ANL-CESAR / RSBench

A mini-app to represent the multipole resonance representation lookup cross section algorithm.
MIT License
21 stars 28 forks source link

SYCL "simulation only" runtime statistics misleading #8

Open jtramm opened 5 years ago

jtramm commented 5 years ago

For the SYCL version, we are currently reporting runtime statistics for both the kernel initialization / JIT compiling as well as the actual execution. This may result in some issues on certain systems, e.g.:

Total Time Statistics (SYCL+OpenCL Init / JIT Compilation + Simulation Kernel)
Runtime:                XXXXXXX seconds
Lookups:               XXXXXXXXXX
Lookups/s:            XXXXXXXXXX
Simulation Kernel Only Statistics
Runtime:               0.00001 seconds
Lookups/s:             1,000,000,000,000,000
Verification checksum: (Valid)

Timing these things as we are now included some assumptions as to the asynchronous behavior of SYCL that do not appear to be true in all cases with all compilers on all machines. Instead, we should just time only the total runtime.

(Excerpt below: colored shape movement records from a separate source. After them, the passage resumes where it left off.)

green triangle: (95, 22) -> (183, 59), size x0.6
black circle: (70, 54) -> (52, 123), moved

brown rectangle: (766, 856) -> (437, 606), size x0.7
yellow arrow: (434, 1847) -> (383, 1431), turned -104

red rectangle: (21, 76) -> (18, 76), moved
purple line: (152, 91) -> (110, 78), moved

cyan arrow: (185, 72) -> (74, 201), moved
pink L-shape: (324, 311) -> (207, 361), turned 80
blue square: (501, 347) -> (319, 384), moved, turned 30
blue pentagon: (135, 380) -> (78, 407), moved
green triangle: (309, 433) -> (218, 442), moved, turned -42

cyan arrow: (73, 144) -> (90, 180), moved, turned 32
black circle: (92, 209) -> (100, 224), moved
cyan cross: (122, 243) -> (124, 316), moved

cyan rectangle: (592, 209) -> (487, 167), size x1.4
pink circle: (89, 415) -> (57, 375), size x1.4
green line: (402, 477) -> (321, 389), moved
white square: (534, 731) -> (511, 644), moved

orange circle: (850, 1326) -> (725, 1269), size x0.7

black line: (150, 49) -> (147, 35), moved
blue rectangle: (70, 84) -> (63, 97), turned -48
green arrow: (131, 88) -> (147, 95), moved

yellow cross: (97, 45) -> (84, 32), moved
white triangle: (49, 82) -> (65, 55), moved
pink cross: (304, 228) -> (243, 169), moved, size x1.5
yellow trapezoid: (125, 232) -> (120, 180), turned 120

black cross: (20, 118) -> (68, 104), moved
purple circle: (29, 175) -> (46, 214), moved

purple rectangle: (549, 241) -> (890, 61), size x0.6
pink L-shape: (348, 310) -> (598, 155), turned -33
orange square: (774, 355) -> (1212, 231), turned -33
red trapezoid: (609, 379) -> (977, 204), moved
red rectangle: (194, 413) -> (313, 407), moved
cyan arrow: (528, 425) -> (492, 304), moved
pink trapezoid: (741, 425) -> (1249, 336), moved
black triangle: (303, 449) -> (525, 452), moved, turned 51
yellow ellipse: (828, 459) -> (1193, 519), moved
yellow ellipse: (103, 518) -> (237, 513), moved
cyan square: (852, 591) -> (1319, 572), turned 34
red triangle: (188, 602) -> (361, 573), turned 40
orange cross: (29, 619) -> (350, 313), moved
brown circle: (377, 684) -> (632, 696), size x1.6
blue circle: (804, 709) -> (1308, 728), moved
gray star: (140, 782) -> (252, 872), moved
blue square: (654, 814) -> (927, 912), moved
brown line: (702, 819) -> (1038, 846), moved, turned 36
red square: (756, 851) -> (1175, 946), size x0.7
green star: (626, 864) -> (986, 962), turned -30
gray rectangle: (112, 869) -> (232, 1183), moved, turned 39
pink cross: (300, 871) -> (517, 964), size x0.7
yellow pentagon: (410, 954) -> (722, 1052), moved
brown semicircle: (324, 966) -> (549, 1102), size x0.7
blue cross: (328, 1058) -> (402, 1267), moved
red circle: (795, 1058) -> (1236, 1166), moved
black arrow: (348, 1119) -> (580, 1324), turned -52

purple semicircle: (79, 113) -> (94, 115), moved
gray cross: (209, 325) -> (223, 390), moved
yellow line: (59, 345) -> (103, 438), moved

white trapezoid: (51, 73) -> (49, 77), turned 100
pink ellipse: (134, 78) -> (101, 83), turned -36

illuhad commented 1 year ago

I'm currently having some issues with it including JIT time in hipSYCL, which causes skewed performance results. Might I suggest maybe running the kernel several times, and then ignoring the first run? (potentially even averaging over the other results to get a more stable result?) The difference between first run and the others can then be a reliable measure of JIT overhead+data transfer overhead.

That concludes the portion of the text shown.